A nice copy n paste hatchet job on Labour, ended of with a photo of the NAT icon Nicola Sturgeon : why do you bother / we all know the nats will walk the next election, are you scared that labour may grabs a few seats, wont make a shadow of difference NATS already control 90% of Holyrood's powerful committees as it is.  What is it about NATS that the greatest weakness of the SNP government and its   zealous / strident supporters is their severe inability to admit to themselves or to the world at large, that they might be wrong sometimes as well ? Or are you asking us to believe by trashing all others that the NATS are always 100% right ?

----------


## golach

> https://caltonjock.com/2016/04/19/ke...-their-record/


What a load of nonsense

----------


## rob murray

> What a load of nonsense


NO creditible sources cited either, so its a non starter, the guy wis on here on a thread suggesting he was trying to get political debate going on ae org, but what he posted isnt up for debate as its presented as actual facts ( without sources or supporting evidence ) so how can you engage in debate against this, another case of a NAT who thinks every non NAT is wrong and they are  always 100% right ( if only the media would  support them !! ) Oh by plagiarising other authors he's breaking the lawand leaving himself and the site open to legal proceedings

----------


## rob murray

[QUOTE=caltonjock;1145702]https://caltonjock.com/2016/04/19/ke...-their-record/[/QUO

CJ take a gander at this http://wisermonkeys.uk/snp.html kinda puts a bit o balance into yer NATS dont do wrong propoganda.

----------


## caltonjock

Rob,  Wise Monkeys most definitely offers a different view of Scottish politics.

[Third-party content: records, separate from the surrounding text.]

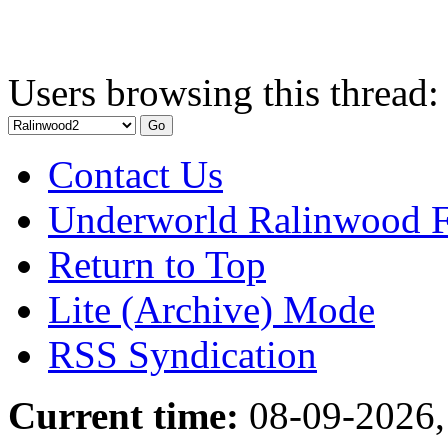
Users browsing this thread:
Contact Us
Underworld Ralinwood 
Return to Top
Lite (Archive) Mode
RSS Syndication
Current time:
08-09-2026,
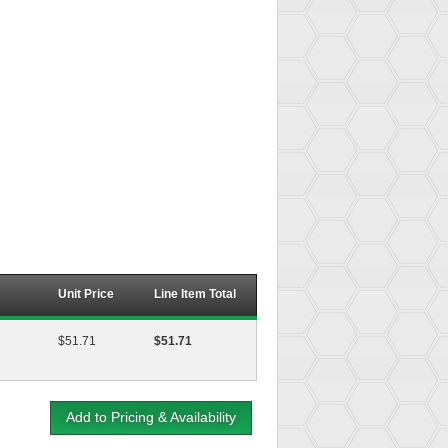
Unit Price
Line Item Total
$51.71
$51.71
Add to Pricing & Availability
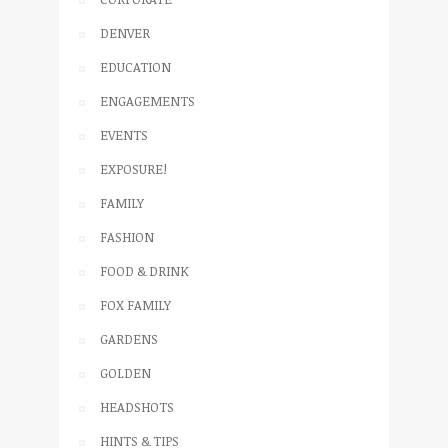
DENVER
EDUCATION
ENGAGEMENTS
EVENTS
EXPOSURE!
FAMILY
FASHION
FOOD & DRINK
FOX FAMILY
GARDENS
GOLDEN
HEADSHOTS
HINTS & TIPS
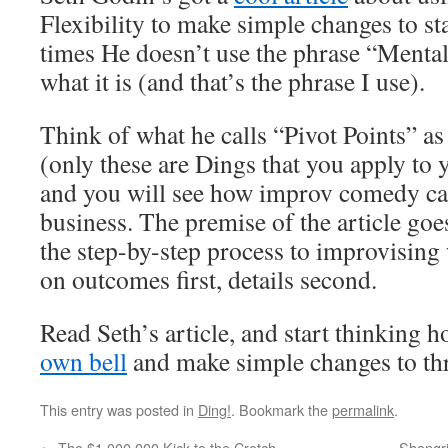
Flexibility to make simple changes to st
times He doesn’t use the phrase “Mental 
what it is (and that’s the phrase I use).
Think of what he calls “Pivot Points” as
(only these are Dings that you apply to 
and you will see how improv comedy can
business. The premise of the article goes
the step-by-step process to improvising
on outcomes first, details second.
Read Seth’s article, and start thinking
own bell
and make simple changes to thr
This entry was posted in
Ding!
. Bookmark the
permalink
.
←
The $1,000,000 Kick to the Crotch
Shangri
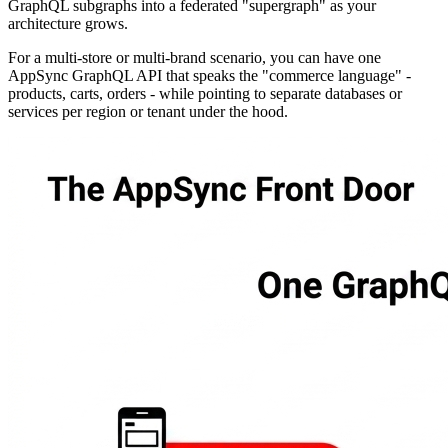
GraphQL subgraphs into a federated "supergraph" as your
architecture grows.
For a multi-store or multi-brand scenario, you can have one
AppSync GraphQL API that speaks the "commerce language" -
products, carts, orders - while pointing to separate databases or
services per region or tenant under the hood.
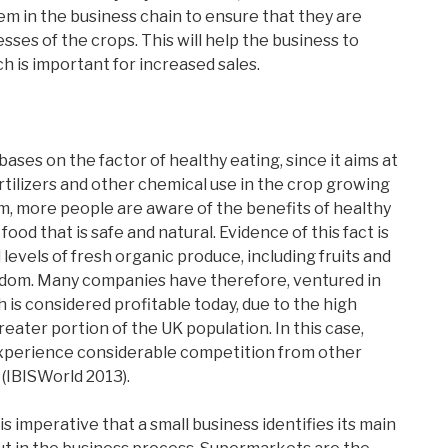
em in the business chain to ensure that they are
sses of the crops. This will help the business to
h is important for increased sales.
ases on the factor of healthy eating, since it aims at
rtilizers and other chemical use in the crop growing
m, more people are aware of the benefits of healthy
food that is safe and natural. Evidence of this fact is
evels of fresh organic produce, including fruits and
gdom. Many companies have therefore, ventured in
is considered profitable today, due to the high
eater portion of the UK population. In this case,
 experience considerable competition from other
(IBISWorld 2013).
is imperative that a small business identifies its main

There is very clear conviction in the various allegations and I would not be so glib as to offer comment on any of them in this reply. But you can be assured I will take time and read the blog at length. Thank you.

----------


## rob murray

> Rob,  Wise Monkeys most definitely offers a different view of Scottish politics. There is very clear conviction in the various allegations and I would not be so glib as to offer comment on any of them in this reply. But you can be assured I will take time and read the blog at length. Thank you.


CJ I use the word "balance" as your site and obviusly pro NAT sites ( wings etc ) offer a one sided  view point that is not helping STurgeons case to "engage in dialogue with previous no voters" is it ? SOme humility wouldnt go a miss from the SNP afterall everyone gets things wrong at times ?

----------


## caltonjock

Rob, I agree pro NAT sites tend to offer a one sided view of politics in Scotland. But they do not attempt to hide their nuances. I also checked out a few sites operating in support of other parties and found the same approach to be prevalent.. In defence of Nicola Sturgeon and her colleagues they rarely if ever get involved with political pundits such as "Wings" or myself  for the reasons of fairness you raise.

----------


## golach

oh I love the ignore facility here, so caltonjock enjoy being ignored  ::

----------